Desde lo sucedido antes de las elecciones de septiembre de 2015, el feeling entre Colau e Iglesias no ha sido el mejor. Entre otras cosas, porque “hay un cierto estilo de Pablo Iglesias y el núcleo impulsor de Podemos con el que no conectamos”. Así se expresaba la alcaldesa en el libro ‘Ada, la rebelión democrática’, explicando que “es una diferencia de estilo, personal y política”, y cuestionando concretamente la “arrogancia, la forma de expresarse” de Iglesias. A tender puentes entre ambos a contribuido de forma fundamental Xavi Doménech, desde que desembarcó en Madrid al frente de En Comú Podem. “En lo interno, Xavi es un bálsamo”, explican algunos de sus aliados políticos, que señalan su gran capacidad para forjar complicidades y atemperar conflictos. De ahí que se haya ganado “el favor de sus socios, incluso en Madrid”.

 


Sánchez ha ratificado el acuerdo municipal con el PSC liderado por Jaume Collboni (dcha.) / PSOE.

Sánchez quiere llevarse bien con los Comunes

“Cuando el PSC se mete en un gobierno, se incorpora con todas las consecuencias para resolver temas de sanidad, derechos sociales o desigualdad. Eso está por encima de cualquier otra consideración. Y esos compromisos deben ser hasta final de legislatura. Creo que con esto he sido claro”. Así se expresaba Pedro Sánchez el pasado martes en unas jornadas organizadas por El Periódico de Catalunya, dando un balón de oxígeno importantísimo a Colau, que gobierna con un Ejecutivo de coalición con el grupo liderado en el consistorio por Jaume Collboni.
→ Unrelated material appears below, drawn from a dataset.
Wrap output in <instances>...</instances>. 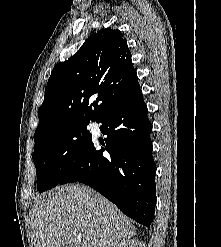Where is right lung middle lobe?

Eso sí, Sánchez matizaba que era un posición personal y que le correspondía a Collboni y los suyos decidirlo. Pero el aviso a navegantes ya estaba lanzado, quién sabe si porque Sánchez tiene claro que no puede permitirse renunciar a potenciales aliados en su asalto a la Moncloa.
Y eso que Colau no se ha posicionado en la misma línea que los alcaldes del PSC, como la de Santa Coloma de Gramanet, Núria Parlon, que ha defendido no ceder locales para la votación ni participar en la misma. Es más, los más de 350 alcaldes y concejales del PSC han lanzado un manifiesto en el que denuncian las amenazas e insultos recibidos por su posicionamiento de cara a la consulta, reivindicando “el derecho a la plena libertad de expresión, sin ningún tipo de intimidación, discriminación o amenazas”, y acusando de la situación a Junts pel Sí y a la CUP.
Uno de los últimos alcaldes en denunciar amenazas y acoso ha sido el alcalde Terrasa, Jordi Ballart, que ha escuchado  insultos como “traidor”, “indigno” o “maricón asqueroso”. Eso sí, Ballart también ha aclarado que ha pactado con el Govern cuáles serán los centros de votación, ninguno de ellos municipal. Un acuerdo que va en la línea de lo que Colau ha cerrado para Barcelona.